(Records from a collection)
....
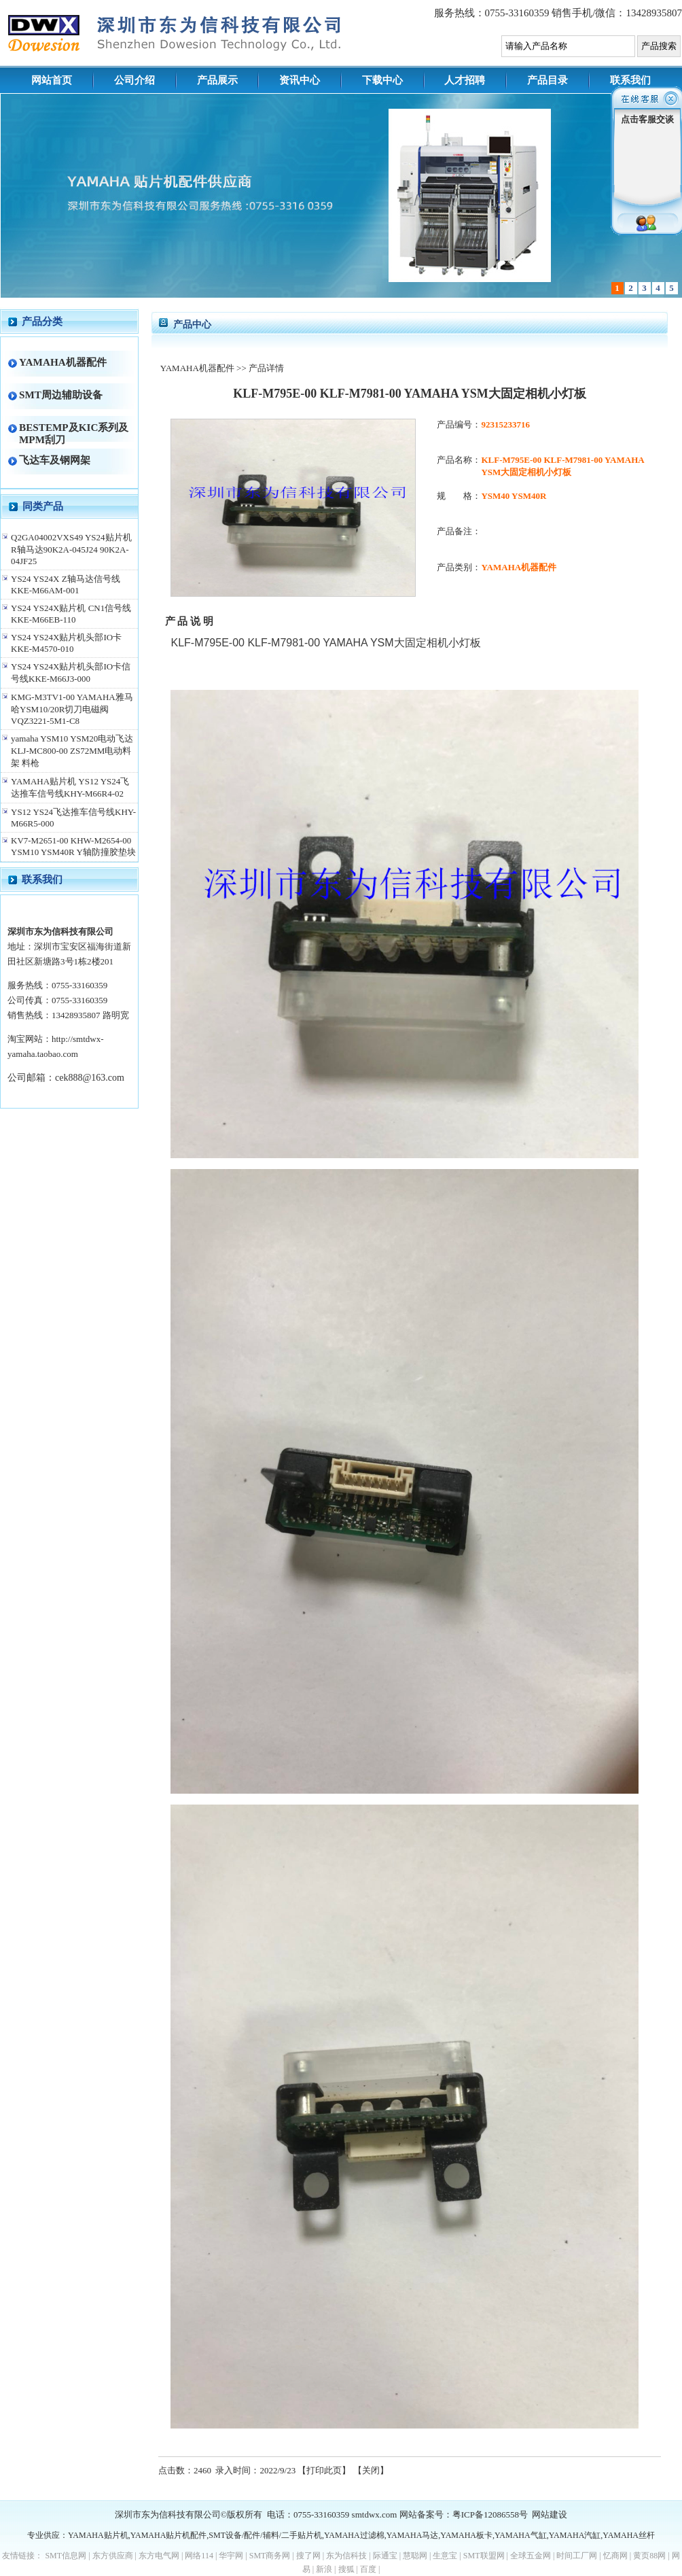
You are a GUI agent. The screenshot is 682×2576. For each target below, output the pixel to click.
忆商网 (615, 2555)
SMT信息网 (65, 2555)
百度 (368, 2569)
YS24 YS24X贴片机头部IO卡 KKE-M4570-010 (66, 643)
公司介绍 (134, 80)
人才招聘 (464, 80)
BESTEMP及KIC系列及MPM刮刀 (73, 433)
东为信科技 (346, 2555)
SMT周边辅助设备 (61, 394)
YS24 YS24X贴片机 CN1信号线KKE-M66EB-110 (71, 614)
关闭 (371, 2470)
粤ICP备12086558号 (490, 2514)
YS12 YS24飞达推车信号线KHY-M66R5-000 (73, 818)
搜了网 (308, 2555)
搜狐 (346, 2569)
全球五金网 (530, 2555)
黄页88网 (649, 2555)
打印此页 (324, 2470)
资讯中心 (299, 80)
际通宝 (385, 2555)
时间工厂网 (576, 2555)
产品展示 (217, 80)
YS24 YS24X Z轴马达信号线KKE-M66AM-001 (65, 584)
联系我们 (630, 80)
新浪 (324, 2569)
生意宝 (445, 2555)
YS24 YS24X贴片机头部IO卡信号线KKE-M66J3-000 (70, 672)
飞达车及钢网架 (54, 460)
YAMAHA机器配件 (63, 362)
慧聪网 (415, 2555)
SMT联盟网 (484, 2555)
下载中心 (382, 80)
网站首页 (51, 80)
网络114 (199, 2555)
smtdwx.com (374, 2514)
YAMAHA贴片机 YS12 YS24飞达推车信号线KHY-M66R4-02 (70, 787)
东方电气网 (159, 2555)
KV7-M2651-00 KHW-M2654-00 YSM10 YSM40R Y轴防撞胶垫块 (73, 846)
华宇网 (231, 2555)
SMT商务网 (270, 2555)
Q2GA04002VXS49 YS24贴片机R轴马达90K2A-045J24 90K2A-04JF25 (71, 549)
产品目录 (547, 80)
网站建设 (549, 2514)
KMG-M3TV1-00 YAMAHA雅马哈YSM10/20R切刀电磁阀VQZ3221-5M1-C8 (72, 709)
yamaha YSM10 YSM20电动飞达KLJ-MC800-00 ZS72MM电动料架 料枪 (72, 750)
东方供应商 (112, 2555)
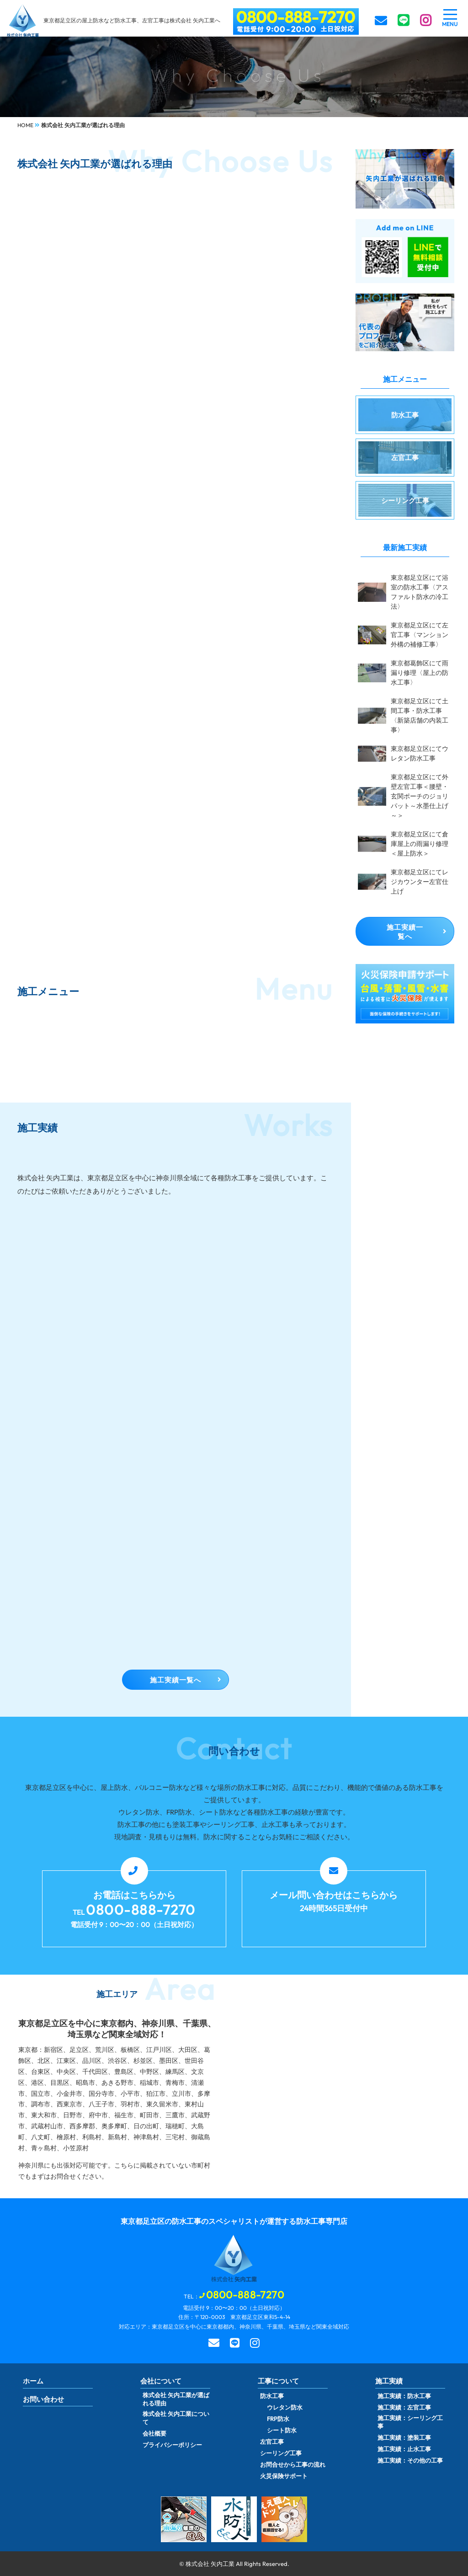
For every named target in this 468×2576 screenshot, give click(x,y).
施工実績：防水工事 (404, 2395)
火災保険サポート (284, 2476)
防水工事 (272, 2395)
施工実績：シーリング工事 (410, 2422)
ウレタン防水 (285, 2407)
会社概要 (154, 2433)
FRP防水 (278, 2418)
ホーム (33, 2381)
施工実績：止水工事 (404, 2449)
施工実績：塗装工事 (404, 2437)
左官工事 (272, 2441)
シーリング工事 (281, 2453)
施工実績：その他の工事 (410, 2460)
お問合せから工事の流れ (292, 2464)
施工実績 (389, 2381)
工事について (278, 2381)
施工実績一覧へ (175, 1680)
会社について (160, 2381)
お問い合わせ (43, 2399)
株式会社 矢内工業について (176, 2418)
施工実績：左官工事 (404, 2407)
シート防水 (282, 2430)
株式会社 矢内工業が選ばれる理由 (176, 2399)
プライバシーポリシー (172, 2444)
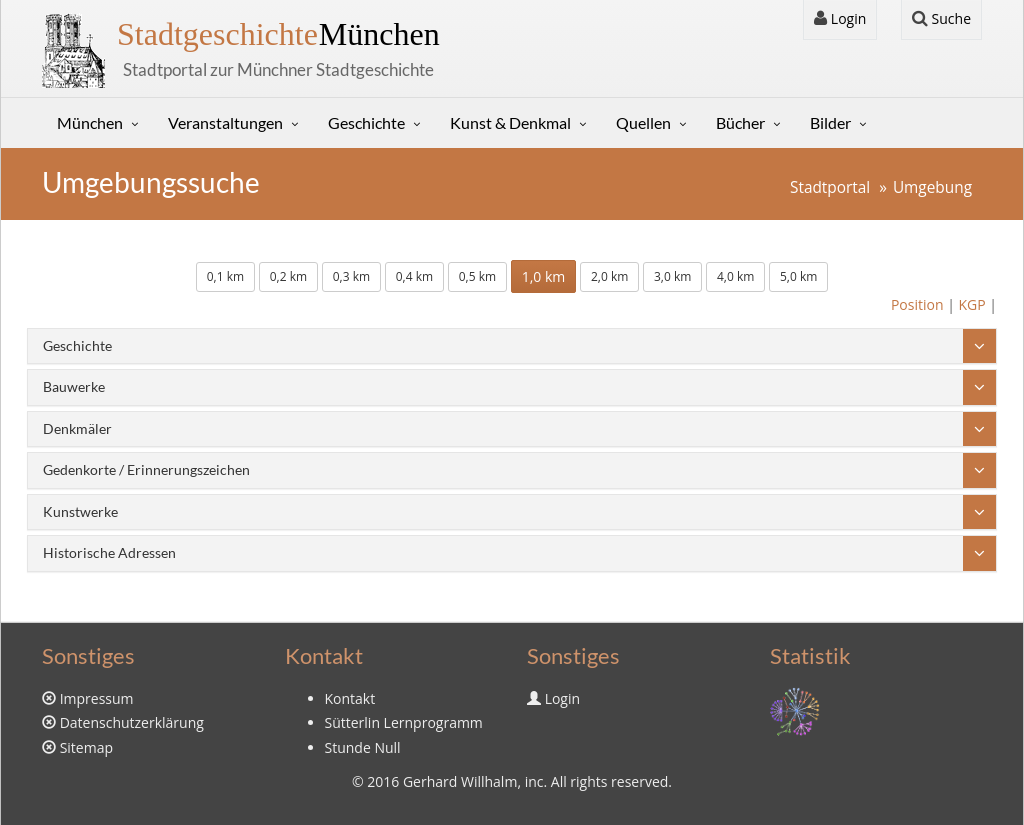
....
### Problem statement
For every line in the records above that holds "click", add one, and report the sum alone.

### Response area
2